#### What the exercise asks:
Each line below should be repeated exactly, but no picture should be carried over.

#### Supplied data:
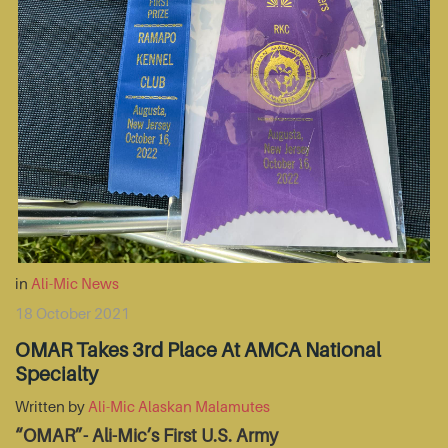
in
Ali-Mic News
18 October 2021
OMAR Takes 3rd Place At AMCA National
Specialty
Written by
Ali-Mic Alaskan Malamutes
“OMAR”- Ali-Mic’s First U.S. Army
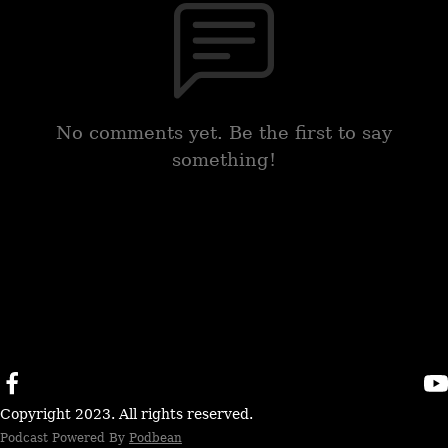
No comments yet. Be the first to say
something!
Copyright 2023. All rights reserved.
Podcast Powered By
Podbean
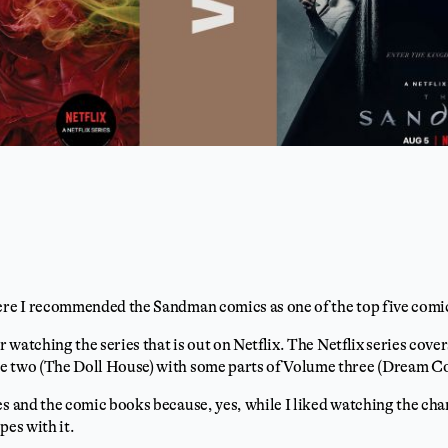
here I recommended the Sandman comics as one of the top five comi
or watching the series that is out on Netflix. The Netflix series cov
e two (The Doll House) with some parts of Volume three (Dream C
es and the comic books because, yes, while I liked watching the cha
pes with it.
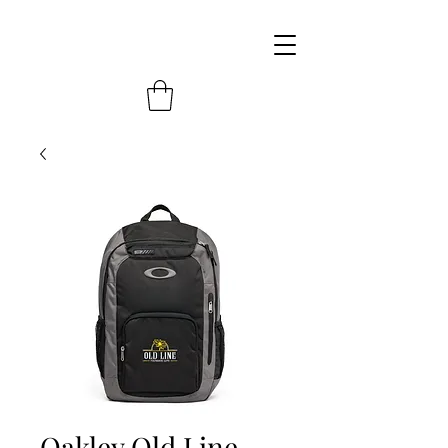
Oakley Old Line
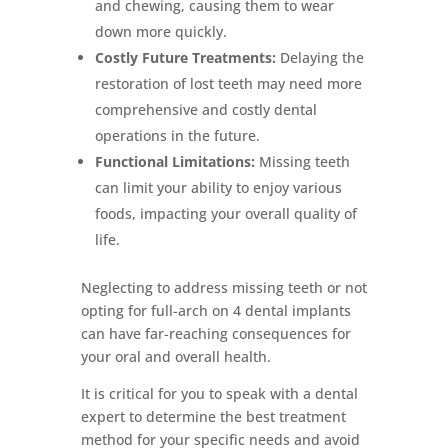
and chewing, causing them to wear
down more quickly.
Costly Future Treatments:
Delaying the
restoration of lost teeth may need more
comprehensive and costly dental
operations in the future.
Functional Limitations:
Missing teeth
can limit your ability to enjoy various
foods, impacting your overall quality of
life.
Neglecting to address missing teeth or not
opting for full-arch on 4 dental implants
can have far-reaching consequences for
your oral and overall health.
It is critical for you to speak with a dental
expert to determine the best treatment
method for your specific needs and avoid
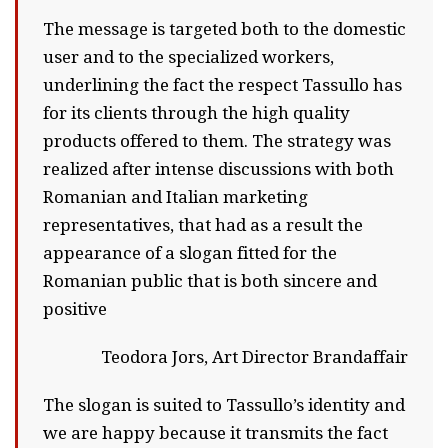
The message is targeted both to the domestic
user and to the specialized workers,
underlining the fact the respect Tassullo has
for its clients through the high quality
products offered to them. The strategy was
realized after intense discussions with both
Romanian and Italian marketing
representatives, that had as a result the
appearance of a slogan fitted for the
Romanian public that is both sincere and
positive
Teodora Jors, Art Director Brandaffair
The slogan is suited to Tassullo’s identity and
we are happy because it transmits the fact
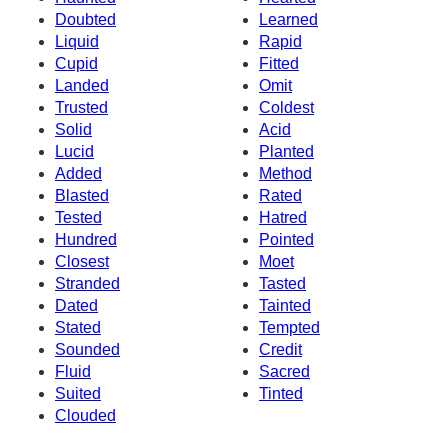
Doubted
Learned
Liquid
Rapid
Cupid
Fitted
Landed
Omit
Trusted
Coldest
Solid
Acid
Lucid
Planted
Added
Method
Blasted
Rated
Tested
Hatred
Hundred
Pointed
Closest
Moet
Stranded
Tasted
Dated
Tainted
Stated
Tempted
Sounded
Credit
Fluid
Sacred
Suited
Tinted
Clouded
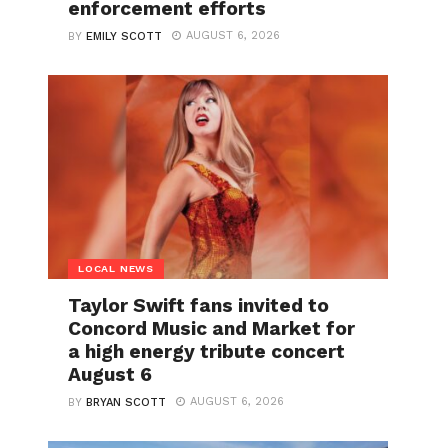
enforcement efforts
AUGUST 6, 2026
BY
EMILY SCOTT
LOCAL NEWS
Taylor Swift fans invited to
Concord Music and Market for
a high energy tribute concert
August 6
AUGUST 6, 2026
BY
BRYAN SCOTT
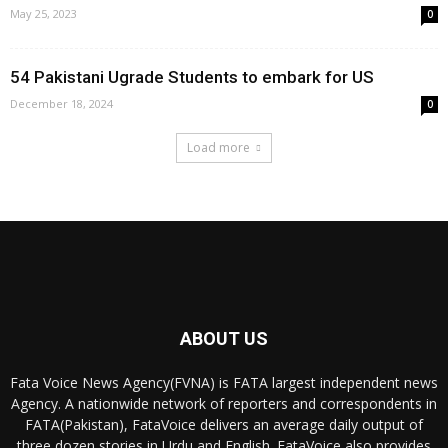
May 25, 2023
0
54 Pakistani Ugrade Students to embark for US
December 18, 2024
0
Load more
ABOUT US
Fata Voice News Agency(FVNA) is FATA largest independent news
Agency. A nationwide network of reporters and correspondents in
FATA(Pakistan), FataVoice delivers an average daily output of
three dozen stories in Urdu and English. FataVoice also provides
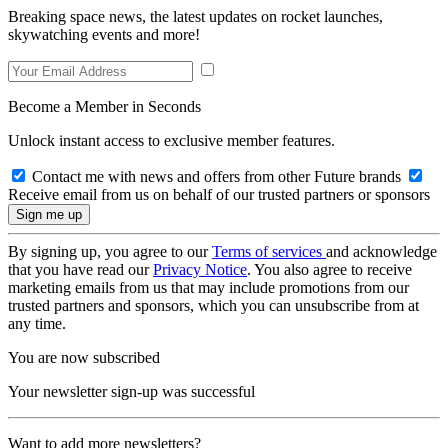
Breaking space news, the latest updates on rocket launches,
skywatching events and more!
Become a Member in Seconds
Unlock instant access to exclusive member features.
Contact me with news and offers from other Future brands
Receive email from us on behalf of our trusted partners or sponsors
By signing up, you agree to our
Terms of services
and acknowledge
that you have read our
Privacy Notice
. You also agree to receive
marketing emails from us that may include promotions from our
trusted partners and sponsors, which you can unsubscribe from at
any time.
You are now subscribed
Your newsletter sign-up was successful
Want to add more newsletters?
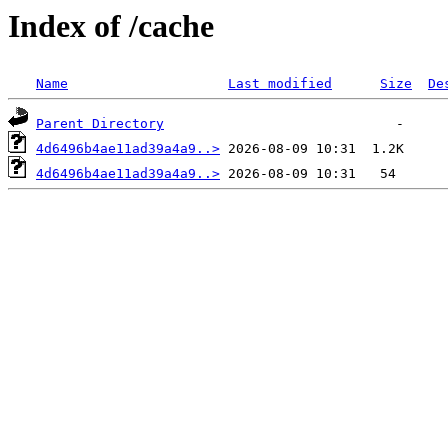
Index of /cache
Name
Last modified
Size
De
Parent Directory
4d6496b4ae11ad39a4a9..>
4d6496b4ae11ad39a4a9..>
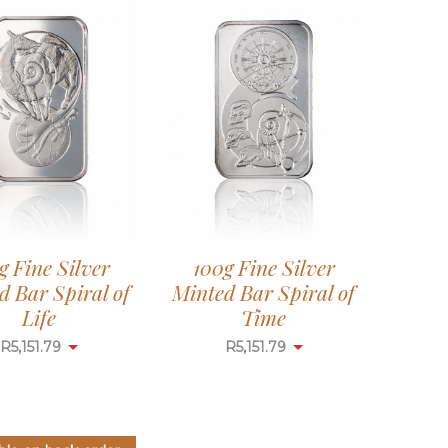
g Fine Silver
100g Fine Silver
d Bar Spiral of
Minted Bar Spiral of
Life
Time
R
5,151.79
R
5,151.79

#### Task solution:
in
Ali-Mic News
18 October 2021
OMAR Takes 3rd Place At AMCA National
Specialty
Written by
Ali-Mic Alaskan Malamutes
“OMAR”- Ali-Mic’s First U.S. Army
No comments yet. Be the first to say
something!
Copyright 2023. All rights reserved.
Podcast Powered By
Podbean
here I recommended the Sandman comics as one of the top five comi
or watching the series that is out on Netflix. The Netflix series cov
e two (The Doll House) with some parts of Volume three (Dream C
es and the comic books because, yes, while I liked watching the cha
pes with it.
Oakley Old Line
and chewing, causing them to wear
down more quickly.
Costly Future Treatments:
Delaying the
restoration of lost teeth may need more
comprehensive and costly dental
operations in the future.
Functional Limitations:
Missing teeth
can limit your ability to enjoy various
foods, impacting your overall quality of
life.
Neglecting to address missing teeth or not
opting for full-arch on 4 dental implants
can have far-reaching consequences for
your oral and overall health.
It is critical for you to speak with a dental
expert to determine the best treatment
method for your specific needs and avoid
The message is targeted both to the domestic
user and to the specialized workers,
underlining the fact the respect Tassullo has
for its clients through the high quality
products offered to them. The strategy was
realized after intense discussions with both
Romanian and Italian marketing
representatives, that had as a result the
appearance of a slogan fitted for the
Romanian public that is both sincere and
positive
Teodora Jors, Art Director Brandaffair
The slogan is suited to Tassullo’s identity and
we are happy because it transmits the fact
Doubted
Learned
Liquid
Rapid
Cupid
Fitted
Landed
Omit
Trusted
Coldest
Solid
Acid
Lucid
Planted
Added
Method
Blasted
Rated
Tested
Hatred
Hundred
Pointed
Closest
Moet
Stranded
Tasted
Dated
Tainted
Stated
Tempted
Sounded
Credit
Fluid
Sacred
Suited
Tinted
Clouded
enforcement efforts
AUGUST 6, 2026
BY
EMILY SCOTT
LOCAL NEWS
Taylor Swift fans invited to
Concord Music and Market for
a high energy tribute concert
August 6
AUGUST 6, 2026
BY
BRYAN SCOTT
May 25, 2023
0
54 Pakistani Ugrade Students to embark for US
December 18, 2024
0
Load more
ABOUT US
Fata Voice News Agency(FVNA) is FATA largest independent news
Agency. A nationwide network of reporters and correspondents in
FATA(Pakistan), FataVoice delivers an average daily output of
three dozen stories in Urdu and English. FataVoice also provides
Breaking space news, the latest updates on rocket launches,
skywatching events and more!
Become a Member in Seconds
Unlock instant access to exclusive member features.
Contact me with news and offers from other Future brands
Receive email from us on behalf of our trusted partners or sponsors
By signing up, you agree to our
Terms of services
and acknowledge
that you have read our
Privacy Notice
. You also agree to receive
marketing emails from us that may include promotions from our
trusted partners and sponsors, which you can unsubscribe from at
any time.
You are now subscribed
Your newsletter sign-up was successful
Want to add more newsletters?
Index of /cache
Name
Last modified
Size
De
Parent Directory
4d6496b4ae11ad39a4a9..>
4d6496b4ae11ad39a4a9..>
g Fine Silver
100g Fine Silver
d Bar Spiral of
Minted Bar Spiral of
Life
Time
R
5,151.79
R
5,151.79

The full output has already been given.